**Exercise details**
Report every line of the entries that contains the word "Ihre".

**Input for this task**
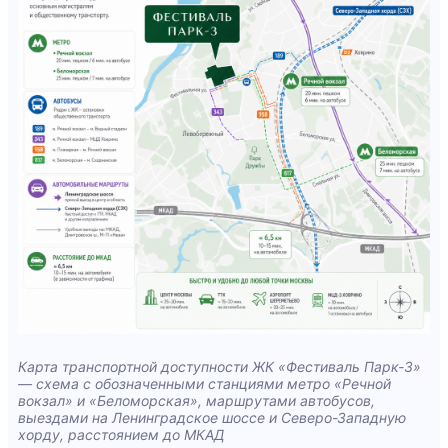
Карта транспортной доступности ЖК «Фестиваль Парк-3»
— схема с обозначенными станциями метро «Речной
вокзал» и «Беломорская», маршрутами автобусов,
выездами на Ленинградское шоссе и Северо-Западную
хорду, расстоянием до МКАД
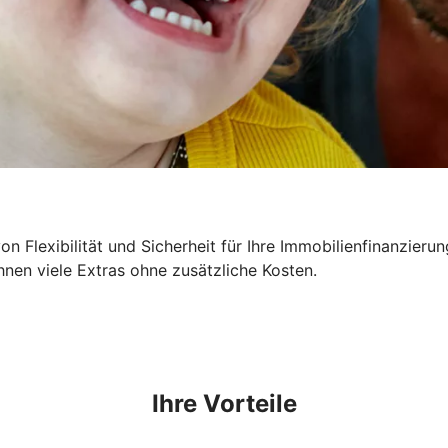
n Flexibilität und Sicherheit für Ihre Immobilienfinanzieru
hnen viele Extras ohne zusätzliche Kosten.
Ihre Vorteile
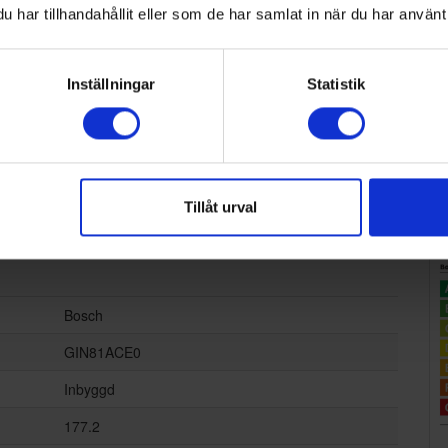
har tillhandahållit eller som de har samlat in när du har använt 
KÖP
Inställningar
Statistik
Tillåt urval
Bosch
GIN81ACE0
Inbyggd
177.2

--

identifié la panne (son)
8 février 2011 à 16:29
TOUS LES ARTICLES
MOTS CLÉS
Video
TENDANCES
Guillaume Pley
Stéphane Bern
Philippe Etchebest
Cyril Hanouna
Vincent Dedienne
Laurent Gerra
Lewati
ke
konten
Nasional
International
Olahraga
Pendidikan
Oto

---

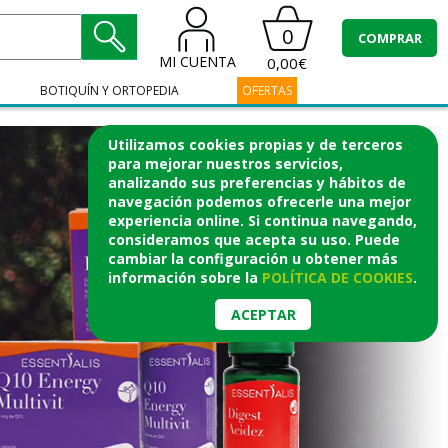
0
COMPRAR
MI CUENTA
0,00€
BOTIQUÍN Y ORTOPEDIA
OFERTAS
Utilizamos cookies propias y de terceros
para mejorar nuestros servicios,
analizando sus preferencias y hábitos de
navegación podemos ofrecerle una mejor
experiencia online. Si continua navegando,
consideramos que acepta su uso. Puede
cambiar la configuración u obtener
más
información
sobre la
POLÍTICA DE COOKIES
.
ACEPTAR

**Answer to this problem**
n Flexibilität und Sicherheit für Ihre Immobilienfinanzieru
Ihre Vorteile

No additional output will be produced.